• Your task:
Beginning with the line that has "провожали Реббецин в пос" and ending with the line that has "WHISTLEBLOWING", retype the entries below exactly, except for the pictures.

━━ Data ━━

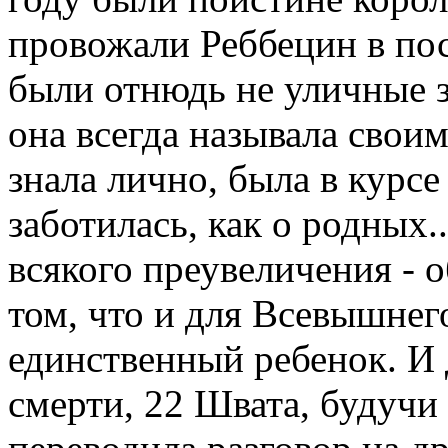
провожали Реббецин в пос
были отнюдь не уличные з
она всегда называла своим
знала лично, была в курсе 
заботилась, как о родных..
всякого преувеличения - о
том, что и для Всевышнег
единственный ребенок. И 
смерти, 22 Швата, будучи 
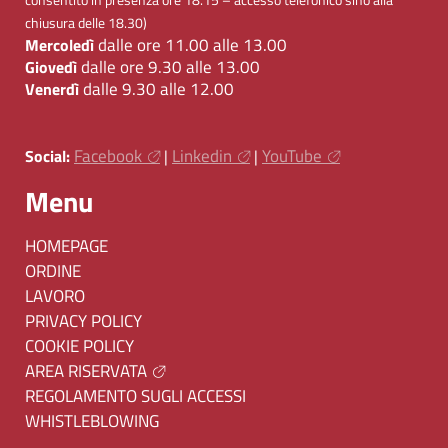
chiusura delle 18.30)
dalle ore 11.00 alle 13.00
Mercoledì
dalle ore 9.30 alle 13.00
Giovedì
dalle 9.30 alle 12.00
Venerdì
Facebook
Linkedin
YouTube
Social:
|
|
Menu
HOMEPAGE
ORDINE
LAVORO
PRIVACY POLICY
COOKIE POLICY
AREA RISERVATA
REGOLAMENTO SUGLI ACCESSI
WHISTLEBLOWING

━━━
━━ Data ━━

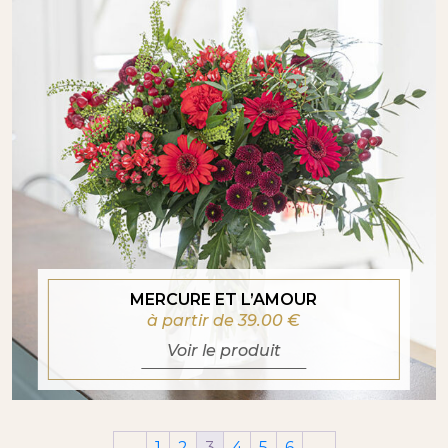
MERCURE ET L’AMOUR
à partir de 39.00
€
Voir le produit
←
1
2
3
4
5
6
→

━━━
━━ Data ━━

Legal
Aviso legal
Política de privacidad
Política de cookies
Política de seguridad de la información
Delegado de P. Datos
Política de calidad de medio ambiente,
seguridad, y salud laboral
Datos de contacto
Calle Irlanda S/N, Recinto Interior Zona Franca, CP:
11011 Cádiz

━━━

• Answer:
провожали Реббецин в пос
были отнюдь не уличные з
она всегда называла своим
знала лично, была в курсе 
заботилась, как о родных..
всякого преувеличения - о
том, что и для Всевышнег
единственный ребенок. И 
смерти, 22 Швата, будучи 
chiusura delle 18.30)
dalle ore 11.00 alle 13.00
Mercoledì
dalle ore 9.30 alle 13.00
Giovedì
dalle 9.30 alle 12.00
Venerdì
Facebook
Linkedin
YouTube
Social:
|
|
Menu
HOMEPAGE
ORDINE
LAVORO
PRIVACY POLICY
COOKIE POLICY
AREA RISERVATA
REGOLAMENTO SUGLI ACCESSI
WHISTLEBLOWING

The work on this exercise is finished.